Records to process Block Start
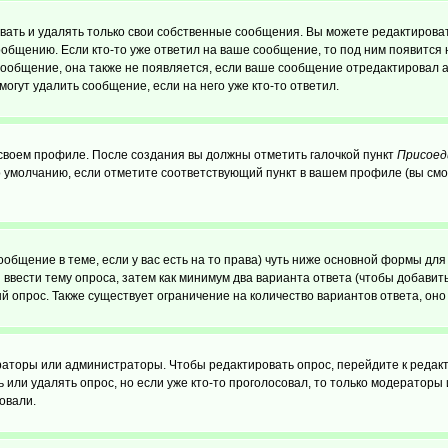
ать и удалять только свои собственные сообщения. Вы можете редактироват
ообщению. Если кто-то уже ответил на ваше сообщение, то под ним появится
 сообщение, она также не появляется, если ваше сообщение отредактировал 
могут удалить сообщение, если на него уже кто-то ответил.
 своем профиле. После создания вы должны отметить галочкой пункт
Присоед
 умолчанию, если отметите соответствующий пункт в вашем профиле (вы смо
сообщение в теме, если у вас есть на то права) чуть ниже основной формы д
ы ввести тему опроса, затем как минимум два варианта ответа (чтобы добавит
й опрос. Также существует ограничение на количество вариантов ответа, он
ераторы или администраторы. Чтобы редактировать опрос, перейдите к редакт
ь или удалять опрос, но если уже кто-то проголосовал, то только модераторы
овали.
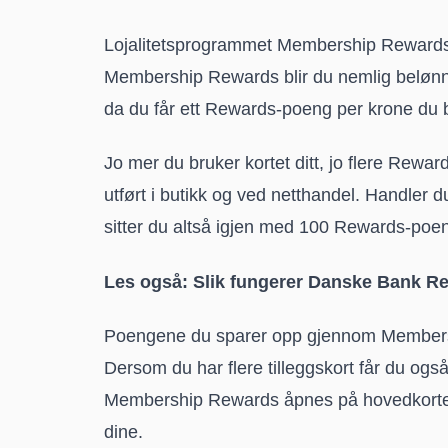
Lojalitetsprogrammet Membership Rewards
Membership Rewards blir du nemlig belønne
da du får ett Rewards-poeng per krone du 
Jo mer du bruker kortet ditt, jo flere Rewa
utført i butikk og ved netthandel. Handler 
sitter du altså igjen med 100 Rewards-poe
Les også:
Slik fungerer Danske Bank R
Poengene du sparer opp gjennom Membersh
Dersom du har flere tilleggskort får du ogs
Membership Rewards åpnes på hovedkortet d
dine.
Records to process Block End
# Work instructions
Leaving the pictures aside, write out the entries above exactly.

# Solution
ать и удалять только свои собственные сообщения. Вы можете редактироват
ообщению. Если кто-то уже ответил на ваше сообщение, то под ним появится
 сообщение, она также не появляется, если ваше сообщение отредактировал 
могут удалить сообщение, если на него уже кто-то ответил.
 своем профиле. После создания вы должны отметить галочкой пункт
Присоед
 умолчанию, если отметите соответствующий пункт в вашем профиле (вы смо
сообщение в теме, если у вас есть на то права) чуть ниже основной формы д
ы ввести тему опроса, затем как минимум два варианта ответа (чтобы добавит
й опрос. Также существует ограничение на количество вариантов ответа, он
ераторы или администраторы. Чтобы редактировать опрос, перейдите к редакт
ь или удалять опрос, но если уже кто-то проголосовал, то только модераторы
овали.
Lojalitetsprogrammet Membership Rewards
Membership Rewards blir du nemlig belønne
da du får ett Rewards-poeng per krone du 
Jo mer du bruker kortet ditt, jo flere Rewa
utført i butikk og ved netthandel. Handler 
sitter du altså igjen med 100 Rewards-poe
Les også:
Slik fungerer Danske Bank R
Poengene du sparer opp gjennom Membersh
Dersom du har flere tilleggskort får du ogs
Membership Rewards åpnes på hovedkortet d
dine.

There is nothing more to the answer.